AP: E prefere retratar o realismo ou a incerteza do indeterminado?
VF: Prefiro o indeterminado, o inusitado, o incerto… mas a partir do real, do concreto. O não-linear porque o mundo é assim mesmo: o mundo não é concreto, objetivo e linear. Gostaríamos que fosse, mas não é. A vida ensina-nos isso.
AP: E existe algo que não conseguiria fotografar?
VF: A violência. Situações em que não exista empatia, nem um diálogo prévio. A invasão de espaço do Outro. A intromissão da intimidade de alguém.
AP: Anda sempre com uma máquina fotográfica?
VF: Não. E é raro fotografar com telemóvel.
AP: Mas não sente o apelo do registo?
VF: É curioso; houve uma altura na minha vida que deambulava na Natureza, visitava parques muito próximos, como o Gerês. Passeio por sítios incríveis na Natureza, mas nunca os fotografei. Fi-lo com os olhos… com o meu olhar. Foram registos que ficaram para mim. Tenho esse direito de não o partilhar [risos], é um registo interior.
AP: E por falar em paragens, como sente e vivencia o Porto?
VF: É o meu Porto de abrigo. Nasci, estudei, trabalho no Porto, gosto de sair, de viajar, mas tenho sempre muita vontade de voltar. Numa determinada altura da minha vida questionei se iria para outra cidade. Agora não tenho dúvida alguma. Esta é a minha cidade. É a cidade onde quero viver e onde tenho cada vez mais vontade de trabalhar em contexto local e com este networking internacional. Quero que os projetos comecem aqui. Depois, é projetar para fora e trazer para cá pessoas, entidades, projetos e artistas para conhecerem também a nossa realidade. Essencialmente, projetar o trabalho que estamos a fazer a partir do Porto e que tem sido um grande sucesso. Sinto que há muitas entidades a olhar com respeito pela nossa singularidade, por sermos arrojados e experimentais. Há todo esse lado de teste e protótipo que acontece. Adoro o Porto e esta relação que a cidade tem com o rio e o mar.

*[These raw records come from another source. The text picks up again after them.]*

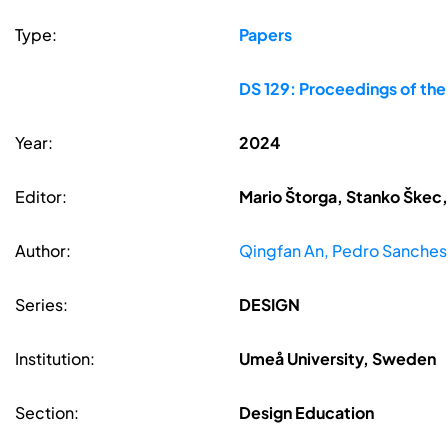
Type:
Papers
DS 129: Proceedings of th
Year:
2024
Editor:
Mario Štorga, Stanko Škec,
Author:
Qingfan An, Pedro Sanches
Series:
DESIGN
Institution:
Umeå University, Sweden
Section:
Design Education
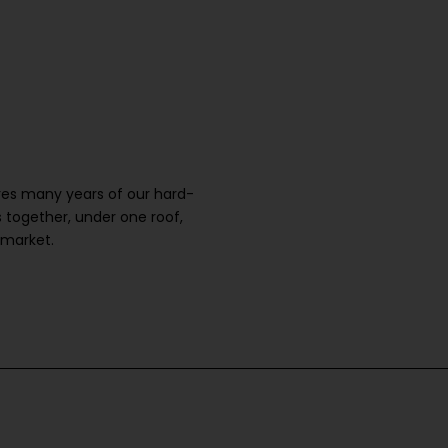
ures many years of our hard-
 together, under one roof,
 market.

AP: Nesses intercâmbios e redes de colaboração, quais são os sítios no Porto que normalmente visita com esses artistas e parceiros?

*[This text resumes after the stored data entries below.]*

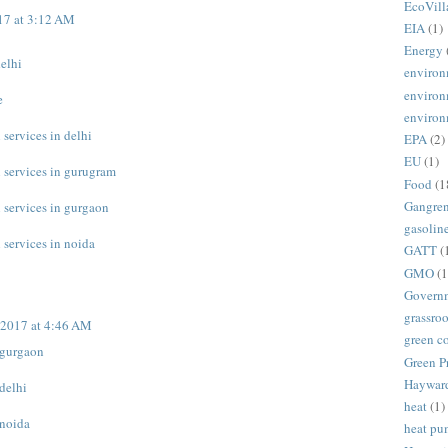
EcoVill
17 at 3:12 AM
EIA
(1)
Energy
delhi
environ
environ
e
environ
 services in delhi
EPA
(2)
EU
(1)
n services in gurugram
Food
(1
Gangre
n services in gurgaon
gasolin
 services in noida
GATT
(
GMO
(1
Govern
grassroo
 2017 at 4:46 AM
green c
n gurgaon
Green P
Haywar
 delhi
heat
(1)
 noida
heat p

VF: Confesso que nem sempre há muito tempo [risos]. Mas habitualmente vamos ao Jardim do Palácio de Cristal, à Ribeira, à Sé… todo esse percurso da baixa deixa as pessoas impactadas. No fundo, cruzamo-nos nas zonas da cidade onde temos as nossas exposições e acabamos por fazer este percurso e alguns mais improváveis. Claro que depois seguem por conta própria a explorar a cidade.
AP: E há um Porto secreto que o Virgílio (re)visita?
VF: Antes fazia muito essas viagens pela cidade. Mas depois parei com a pandemia e com o excesso de trabalho… tenho sentido muita falta dessa descoberta da cidade, até porque ela própria é um organismo vivo em constante mudança. É algo que estou a mudar. Ando muito de bicicleta, que me permite percecionar a cidade do Porto de outra forma.